■ **Extracted information**:
╭──

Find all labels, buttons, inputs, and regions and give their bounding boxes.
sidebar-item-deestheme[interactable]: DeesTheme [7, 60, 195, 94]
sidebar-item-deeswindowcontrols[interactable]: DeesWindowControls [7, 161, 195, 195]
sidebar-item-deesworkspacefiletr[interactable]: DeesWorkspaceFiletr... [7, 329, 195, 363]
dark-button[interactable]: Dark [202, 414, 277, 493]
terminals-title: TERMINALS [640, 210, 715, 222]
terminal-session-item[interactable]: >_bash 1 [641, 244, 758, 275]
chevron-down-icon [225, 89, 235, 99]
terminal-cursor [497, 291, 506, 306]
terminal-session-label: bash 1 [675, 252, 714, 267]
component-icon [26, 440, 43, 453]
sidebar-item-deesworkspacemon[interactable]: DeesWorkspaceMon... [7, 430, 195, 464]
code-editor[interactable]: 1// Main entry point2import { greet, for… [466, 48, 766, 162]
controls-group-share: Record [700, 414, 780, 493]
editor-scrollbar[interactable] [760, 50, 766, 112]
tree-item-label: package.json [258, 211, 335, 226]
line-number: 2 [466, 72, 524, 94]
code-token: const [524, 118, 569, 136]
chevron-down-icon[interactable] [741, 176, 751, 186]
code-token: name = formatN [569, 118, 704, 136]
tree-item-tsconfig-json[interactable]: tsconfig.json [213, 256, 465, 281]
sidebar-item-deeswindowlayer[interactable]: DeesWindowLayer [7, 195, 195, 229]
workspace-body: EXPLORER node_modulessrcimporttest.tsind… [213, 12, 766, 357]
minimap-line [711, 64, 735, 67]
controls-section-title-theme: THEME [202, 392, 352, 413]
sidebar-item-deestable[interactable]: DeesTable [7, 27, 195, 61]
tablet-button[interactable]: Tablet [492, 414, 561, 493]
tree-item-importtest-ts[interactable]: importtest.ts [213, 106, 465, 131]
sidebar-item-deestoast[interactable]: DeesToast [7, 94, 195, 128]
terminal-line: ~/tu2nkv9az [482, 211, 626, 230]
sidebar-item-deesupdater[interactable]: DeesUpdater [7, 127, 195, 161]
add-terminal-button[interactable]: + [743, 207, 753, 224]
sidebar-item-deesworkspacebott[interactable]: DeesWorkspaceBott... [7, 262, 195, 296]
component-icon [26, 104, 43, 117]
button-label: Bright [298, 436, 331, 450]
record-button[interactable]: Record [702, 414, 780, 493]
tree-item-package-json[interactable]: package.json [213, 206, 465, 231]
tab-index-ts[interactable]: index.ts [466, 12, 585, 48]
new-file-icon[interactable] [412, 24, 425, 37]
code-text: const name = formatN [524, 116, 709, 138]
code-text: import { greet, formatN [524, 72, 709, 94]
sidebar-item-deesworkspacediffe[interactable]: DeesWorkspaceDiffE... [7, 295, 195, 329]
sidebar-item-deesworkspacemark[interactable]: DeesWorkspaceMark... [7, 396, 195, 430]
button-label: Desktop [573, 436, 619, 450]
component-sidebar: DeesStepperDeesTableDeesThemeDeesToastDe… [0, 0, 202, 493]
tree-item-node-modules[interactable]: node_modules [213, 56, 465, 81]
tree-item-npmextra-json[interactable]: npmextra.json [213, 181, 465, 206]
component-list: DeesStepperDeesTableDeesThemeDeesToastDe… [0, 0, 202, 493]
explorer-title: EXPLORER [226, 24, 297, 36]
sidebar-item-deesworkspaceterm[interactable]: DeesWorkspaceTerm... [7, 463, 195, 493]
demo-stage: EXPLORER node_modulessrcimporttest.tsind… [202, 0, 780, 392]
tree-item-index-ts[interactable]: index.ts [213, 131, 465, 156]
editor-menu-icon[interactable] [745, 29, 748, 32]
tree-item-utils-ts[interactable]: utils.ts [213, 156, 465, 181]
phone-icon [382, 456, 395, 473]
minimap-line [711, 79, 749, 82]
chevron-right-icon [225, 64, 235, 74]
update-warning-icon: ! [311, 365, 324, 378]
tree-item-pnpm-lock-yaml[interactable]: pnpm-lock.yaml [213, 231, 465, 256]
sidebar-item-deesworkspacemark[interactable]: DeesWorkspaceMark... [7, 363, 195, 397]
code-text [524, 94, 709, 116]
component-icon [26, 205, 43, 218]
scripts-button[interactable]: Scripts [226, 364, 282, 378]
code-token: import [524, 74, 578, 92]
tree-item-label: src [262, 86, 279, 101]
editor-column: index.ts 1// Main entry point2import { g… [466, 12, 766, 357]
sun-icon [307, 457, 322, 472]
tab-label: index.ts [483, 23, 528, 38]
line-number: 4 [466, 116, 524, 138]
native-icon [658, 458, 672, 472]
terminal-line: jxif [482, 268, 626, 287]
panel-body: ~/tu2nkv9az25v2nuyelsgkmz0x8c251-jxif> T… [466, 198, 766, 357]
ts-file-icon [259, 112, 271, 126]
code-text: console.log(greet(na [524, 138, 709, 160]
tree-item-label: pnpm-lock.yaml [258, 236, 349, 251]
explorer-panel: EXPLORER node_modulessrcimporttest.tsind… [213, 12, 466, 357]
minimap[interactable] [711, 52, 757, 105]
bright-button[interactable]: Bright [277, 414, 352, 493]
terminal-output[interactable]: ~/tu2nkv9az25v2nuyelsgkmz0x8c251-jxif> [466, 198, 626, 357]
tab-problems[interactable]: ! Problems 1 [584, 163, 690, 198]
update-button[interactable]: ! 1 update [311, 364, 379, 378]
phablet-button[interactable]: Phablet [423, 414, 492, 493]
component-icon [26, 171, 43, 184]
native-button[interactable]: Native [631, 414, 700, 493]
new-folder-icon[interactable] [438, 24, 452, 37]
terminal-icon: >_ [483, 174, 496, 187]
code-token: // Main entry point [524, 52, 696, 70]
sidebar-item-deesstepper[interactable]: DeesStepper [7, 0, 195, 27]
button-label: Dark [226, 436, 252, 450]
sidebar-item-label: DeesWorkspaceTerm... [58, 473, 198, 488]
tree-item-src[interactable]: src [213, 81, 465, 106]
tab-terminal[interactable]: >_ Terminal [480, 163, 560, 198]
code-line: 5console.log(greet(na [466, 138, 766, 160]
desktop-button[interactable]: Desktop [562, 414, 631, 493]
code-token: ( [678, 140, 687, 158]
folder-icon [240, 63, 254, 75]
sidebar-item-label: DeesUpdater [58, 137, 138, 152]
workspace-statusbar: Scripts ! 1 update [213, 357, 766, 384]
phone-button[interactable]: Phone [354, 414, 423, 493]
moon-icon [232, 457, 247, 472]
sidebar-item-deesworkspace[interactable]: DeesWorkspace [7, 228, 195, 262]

╰──

■ **Instructions for the task**: Reproduce the listing above exactly, in its entirety.

■ **Answer to this problem**:
Find all labels, buttons, inputs, and regions and give their bounding boxes.
sidebar-item-deestheme[interactable]: DeesTheme [7, 60, 195, 94]
sidebar-item-deeswindowcontrols[interactable]: DeesWindowControls [7, 161, 195, 195]
sidebar-item-deesworkspacefiletr[interactable]: DeesWorkspaceFiletr... [7, 329, 195, 363]
dark-button[interactable]: Dark [202, 414, 277, 493]
terminals-title: TERMINALS [640, 210, 715, 222]
terminal-session-item[interactable]: >_bash 1 [641, 244, 758, 275]
chevron-down-icon [225, 89, 235, 99]
terminal-cursor [497, 291, 506, 306]
terminal-session-label: bash 1 [675, 252, 714, 267]
component-icon [26, 440, 43, 453]
sidebar-item-deesworkspacemon[interactable]: DeesWorkspaceMon... [7, 430, 195, 464]
code-editor[interactable]: 1// Main entry point2import { greet, for… [466, 48, 766, 162]
controls-group-share: Record [700, 414, 780, 493]
editor-scrollbar[interactable] [760, 50, 766, 112]
tree-item-label: package.json [258, 211, 335, 226]
line-number: 2 [466, 72, 524, 94]
code-token: const [524, 118, 569, 136]
chevron-down-icon[interactable] [741, 176, 751, 186]
code-token: name = formatN [569, 118, 704, 136]
tree-item-tsconfig-json[interactable]: tsconfig.json [213, 256, 465, 281]
sidebar-item-deeswindowlayer[interactable]: DeesWindowLayer [7, 195, 195, 229]
workspace-body: EXPLORER node_modulessrcimporttest.tsind… [213, 12, 766, 357]
minimap-line [711, 64, 735, 67]
controls-section-title-theme: THEME [202, 392, 352, 413]
sidebar-item-deestable[interactable]: DeesTable [7, 27, 195, 61]
tablet-button[interactable]: Tablet [492, 414, 561, 493]
tree-item-importtest-ts[interactable]: importtest.ts [213, 106, 465, 131]
sidebar-item-deestoast[interactable]: DeesToast [7, 94, 195, 128]
terminal-line: ~/tu2nkv9az [482, 211, 626, 230]
sidebar-item-deesupdater[interactable]: DeesUpdater [7, 127, 195, 161]
add-terminal-button[interactable]: + [743, 207, 753, 224]
sidebar-item-deesworkspacebott[interactable]: DeesWorkspaceBott... [7, 262, 195, 296]
component-icon [26, 104, 43, 117]
button-label: Bright [298, 436, 331, 450]
record-button[interactable]: Record [702, 414, 780, 493]
tree-item-package-json[interactable]: package.json [213, 206, 465, 231]
tab-index-ts[interactable]: index.ts [466, 12, 585, 48]
new-file-icon[interactable] [412, 24, 425, 37]
code-text: const name = formatN [524, 116, 709, 138]
code-text: import { greet, formatN [524, 72, 709, 94]
sidebar-item-deesworkspacediffe[interactable]: DeesWorkspaceDiffE... [7, 295, 195, 329]
sidebar-item-deesworkspacemark[interactable]: DeesWorkspaceMark... [7, 396, 195, 430]
button-label: Desktop [573, 436, 619, 450]
component-sidebar: DeesStepperDeesTableDeesThemeDeesToastDe… [0, 0, 202, 493]
tree-item-node-modules[interactable]: node_modules [213, 56, 465, 81]
tree-item-npmextra-json[interactable]: npmextra.json [213, 181, 465, 206]
component-list: DeesStepperDeesTableDeesThemeDeesToastDe… [0, 0, 202, 493]
explorer-title: EXPLORER [226, 24, 297, 36]
sidebar-item-deesworkspaceterm[interactable]: DeesWorkspaceTerm... [7, 463, 195, 493]
demo-stage: EXPLORER node_modulessrcimporttest.tsind… [202, 0, 780, 392]
tree-item-index-ts[interactable]: index.ts [213, 131, 465, 156]
editor-menu-icon[interactable] [745, 29, 748, 32]
tree-item-utils-ts[interactable]: utils.ts [213, 156, 465, 181]
phone-icon [382, 456, 395, 473]
minimap-line [711, 79, 749, 82]
chevron-right-icon [225, 64, 235, 74]
update-warning-icon: ! [311, 365, 324, 378]
tree-item-pnpm-lock-yaml[interactable]: pnpm-lock.yaml [213, 231, 465, 256]
sidebar-item-deesworkspacemark[interactable]: DeesWorkspaceMark... [7, 363, 195, 397]
code-text [524, 94, 709, 116]
component-icon [26, 205, 43, 218]
scripts-button[interactable]: Scripts [226, 364, 282, 378]
code-token: import [524, 74, 578, 92]
tree-item-label: src [262, 86, 279, 101]
editor-column: index.ts 1// Main entry point2import { g… [466, 12, 766, 357]
sun-icon [307, 457, 322, 472]
tab-label: index.ts [483, 23, 528, 38]
line-number: 4 [466, 116, 524, 138]
native-icon [658, 458, 672, 472]
terminal-line: jxif [482, 268, 626, 287]
panel-body: ~/tu2nkv9az25v2nuyelsgkmz0x8c251-jxif> T… [466, 198, 766, 357]
ts-file-icon [259, 112, 271, 126]
code-text: console.log(greet(na [524, 138, 709, 160]
tree-item-label: pnpm-lock.yaml [258, 236, 349, 251]
explorer-panel: EXPLORER node_modulessrcimporttest.tsind… [213, 12, 466, 357]
minimap[interactable] [711, 52, 757, 105]
bright-button[interactable]: Bright [277, 414, 352, 493]
terminal-output[interactable]: ~/tu2nkv9az25v2nuyelsgkmz0x8c251-jxif> [466, 198, 626, 357]
tab-problems[interactable]: ! Problems 1 [584, 163, 690, 198]
update-button[interactable]: ! 1 update [311, 364, 379, 378]
phablet-button[interactable]: Phablet [423, 414, 492, 493]
component-icon [26, 171, 43, 184]
native-button[interactable]: Native [631, 414, 700, 493]
new-folder-icon[interactable] [438, 24, 452, 37]
terminal-icon: >_ [483, 174, 496, 187]
code-token: // Main entry point [524, 52, 696, 70]
sidebar-item-deesstepper[interactable]: DeesStepper [7, 0, 195, 27]
button-label: Dark [226, 436, 252, 450]
sidebar-item-label: DeesWorkspaceTerm... [58, 473, 198, 488]
tree-item-src[interactable]: src [213, 81, 465, 106]
tab-terminal[interactable]: >_ Terminal [480, 163, 560, 198]
code-line: 5console.log(greet(na [466, 138, 766, 160]
desktop-button[interactable]: Desktop [562, 414, 631, 493]
code-token: ( [678, 140, 687, 158]
folder-icon [240, 63, 254, 75]
sidebar-item-label: DeesUpdater [58, 137, 138, 152]
workspace-statusbar: Scripts ! 1 update [213, 357, 766, 384]
phone-button[interactable]: Phone [354, 414, 423, 493]
moon-icon [232, 457, 247, 472]
sidebar-item-deesworkspace[interactable]: DeesWorkspace [7, 228, 195, 262]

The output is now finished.